Exercise objective:
Transcribe the data verbatim and drop its images.

Material provided:
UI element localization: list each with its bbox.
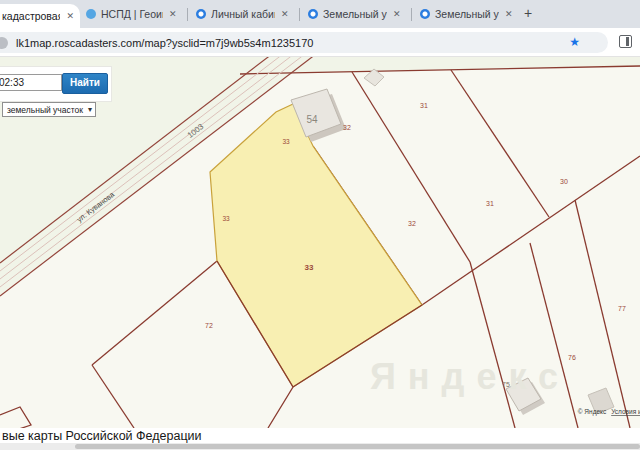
object-type-value: земельный участок	[7, 105, 83, 115]
site-favicon-icon	[196, 9, 206, 19]
parcel-label: 30	[560, 178, 568, 185]
tab-personal-account[interactable]: Личный кабинет :: Избран ✕	[196, 0, 294, 28]
side-panel-icon[interactable]	[619, 35, 632, 48]
address-bar: lk1map.roscadasters.com/map?ysclid=m7j9w…	[0, 28, 640, 57]
bookmark-star-icon[interactable]: ★	[569, 35, 580, 49]
close-icon[interactable]: ✕	[393, 9, 401, 19]
tab-cadastral-map[interactable]: кадастровая ка ✕	[0, 4, 80, 28]
tab-nspd[interactable]: НСПД | Геоинформационн ✕	[86, 0, 182, 28]
horizontal-scrollbar-track[interactable]	[0, 443, 640, 450]
close-icon[interactable]: ✕	[66, 11, 74, 21]
map-terms-link[interactable]: Условия ис	[611, 408, 640, 415]
find-button[interactable]: Найти	[62, 73, 108, 94]
cadastral-map[interactable]: 1003ул. Куванова543231303132333333727576…	[0, 57, 640, 428]
cadastral-number-input[interactable]	[0, 74, 62, 91]
tab-title: НСПД | Геоинформационн	[101, 8, 163, 20]
map-canvas[interactable]: 1003ул. Куванова543231303132333333727576…	[0, 57, 640, 428]
tab-title: Земельный участок, площ	[435, 8, 499, 20]
parcel-label: 32	[408, 220, 416, 227]
page-footer: вые карты Российской Федерации	[0, 428, 640, 443]
watermark: Яндекс	[370, 356, 570, 397]
object-type-select[interactable]: земельный участок ▾	[2, 102, 96, 117]
site-favicon-icon	[420, 9, 430, 19]
tab-separator	[299, 8, 300, 21]
parcel-label: 33	[282, 138, 290, 145]
tab-land-parcel-1[interactable]: Земельный участок, площ ✕	[308, 0, 406, 28]
nspd-favicon-icon	[86, 9, 96, 19]
tab-strip: кадастровая ка ✕ НСПД | Геоинформационн …	[0, 0, 640, 28]
url-text: lk1map.roscadasters.com/map?ysclid=m7j9w…	[16, 37, 313, 49]
parcel-label: 77	[618, 305, 626, 312]
chevron-down-icon: ▾	[88, 103, 92, 117]
new-tab-button[interactable]: +	[524, 5, 532, 21]
tab-title: кадастровая ка	[2, 10, 60, 22]
parcel-label: 72	[205, 322, 213, 329]
tab-title: Земельный участок, площ	[323, 8, 387, 20]
site-info-icon[interactable]	[0, 37, 8, 49]
site-favicon-icon	[308, 9, 318, 19]
parcel-label: 33	[222, 215, 230, 222]
tab-land-parcel-2[interactable]: Земельный участок, площ ✕	[420, 0, 518, 28]
footer-title: вые карты Российской Федерации	[2, 429, 202, 443]
parcel-label: 31	[420, 102, 428, 109]
highlighted-parcel-label: 33	[305, 263, 314, 272]
close-icon[interactable]: ✕	[281, 9, 289, 19]
close-icon[interactable]: ✕	[505, 9, 513, 19]
url-input[interactable]: lk1map.roscadasters.com/map?ysclid=m7j9w…	[0, 32, 608, 53]
parcel-label: 32	[343, 124, 351, 131]
parcel-label: 31	[486, 200, 494, 207]
building-label: 54	[306, 114, 318, 125]
horizontal-scrollbar-thumb[interactable]	[75, 444, 640, 449]
browser-window: кадастровая ка ✕ НСПД | Геоинформационн …	[0, 0, 640, 450]
close-icon[interactable]: ✕	[169, 9, 177, 19]
map-copyright: © Яндекс	[578, 408, 607, 416]
tab-title: Личный кабинет :: Избран	[211, 8, 275, 20]
tab-separator	[411, 8, 412, 21]
tab-separator	[187, 8, 188, 21]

Answer section:
UI element localization: list each with its bbox.
object-type-value: земельный участок	[7, 105, 83, 115]
site-favicon-icon	[196, 9, 206, 19]
parcel-label: 30	[560, 178, 568, 185]
tab-personal-account[interactable]: Личный кабинет :: Избран ✕	[196, 0, 294, 28]
side-panel-icon[interactable]	[619, 35, 632, 48]
address-bar: lk1map.roscadasters.com/map?ysclid=m7j9w…	[0, 28, 640, 57]
bookmark-star-icon[interactable]: ★	[569, 35, 580, 49]
close-icon[interactable]: ✕	[393, 9, 401, 19]
tab-cadastral-map[interactable]: кадастровая ка ✕	[0, 4, 80, 28]
tab-nspd[interactable]: НСПД | Геоинформационн ✕	[86, 0, 182, 28]
horizontal-scrollbar-track[interactable]	[0, 443, 640, 450]
close-icon[interactable]: ✕	[66, 11, 74, 21]
map-terms-link[interactable]: Условия ис	[611, 408, 640, 415]
find-button[interactable]: Найти	[62, 73, 108, 94]
cadastral-map[interactable]: 1003ул. Куванова543231303132333333727576…	[0, 57, 640, 428]
cadastral-number-input[interactable]	[0, 74, 62, 91]
tab-title: НСПД | Геоинформационн	[101, 8, 163, 20]
map-canvas[interactable]: 1003ул. Куванова543231303132333333727576…	[0, 57, 640, 428]
tab-title: Земельный участок, площ	[435, 8, 499, 20]
parcel-label: 32	[408, 220, 416, 227]
page-footer: вые карты Российской Федерации	[0, 428, 640, 443]
watermark: Яндекс	[370, 356, 570, 397]
object-type-select[interactable]: земельный участок ▾	[2, 102, 96, 117]
site-favicon-icon	[420, 9, 430, 19]
tab-separator	[299, 8, 300, 21]
parcel-label: 33	[282, 138, 290, 145]
tab-land-parcel-1[interactable]: Земельный участок, площ ✕	[308, 0, 406, 28]
nspd-favicon-icon	[86, 9, 96, 19]
tab-strip: кадастровая ка ✕ НСПД | Геоинформационн …	[0, 0, 640, 28]
url-text: lk1map.roscadasters.com/map?ysclid=m7j9w…	[16, 37, 313, 49]
parcel-label: 77	[618, 305, 626, 312]
chevron-down-icon: ▾	[88, 103, 92, 117]
new-tab-button[interactable]: +	[524, 5, 532, 21]
tab-title: кадастровая ка	[2, 10, 60, 22]
parcel-label: 72	[205, 322, 213, 329]
tab-title: Земельный участок, площ	[323, 8, 387, 20]
site-info-icon[interactable]	[0, 37, 8, 49]
site-favicon-icon	[308, 9, 318, 19]
parcel-label: 33	[222, 215, 230, 222]
tab-land-parcel-2[interactable]: Земельный участок, площ ✕	[420, 0, 518, 28]
footer-title: вые карты Российской Федерации	[2, 429, 202, 443]
parcel-label: 31	[420, 102, 428, 109]
highlighted-parcel-label: 33	[305, 263, 314, 272]
close-icon[interactable]: ✕	[281, 9, 289, 19]
close-icon[interactable]: ✕	[505, 9, 513, 19]
url-input[interactable]: lk1map.roscadasters.com/map?ysclid=m7j9w…	[0, 32, 608, 53]
parcel-label: 32	[343, 124, 351, 131]
parcel-label: 31	[486, 200, 494, 207]
building-label: 54	[306, 114, 318, 125]
horizontal-scrollbar-thumb[interactable]	[75, 444, 640, 449]
browser-window: кадастровая ка ✕ НСПД | Геоинформационн …	[0, 0, 640, 450]
close-icon[interactable]: ✕	[169, 9, 177, 19]
map-copyright: © Яндекс	[578, 408, 607, 416]
tab-title: Личный кабинет :: Избран	[211, 8, 275, 20]
tab-separator	[411, 8, 412, 21]
tab-separator	[187, 8, 188, 21]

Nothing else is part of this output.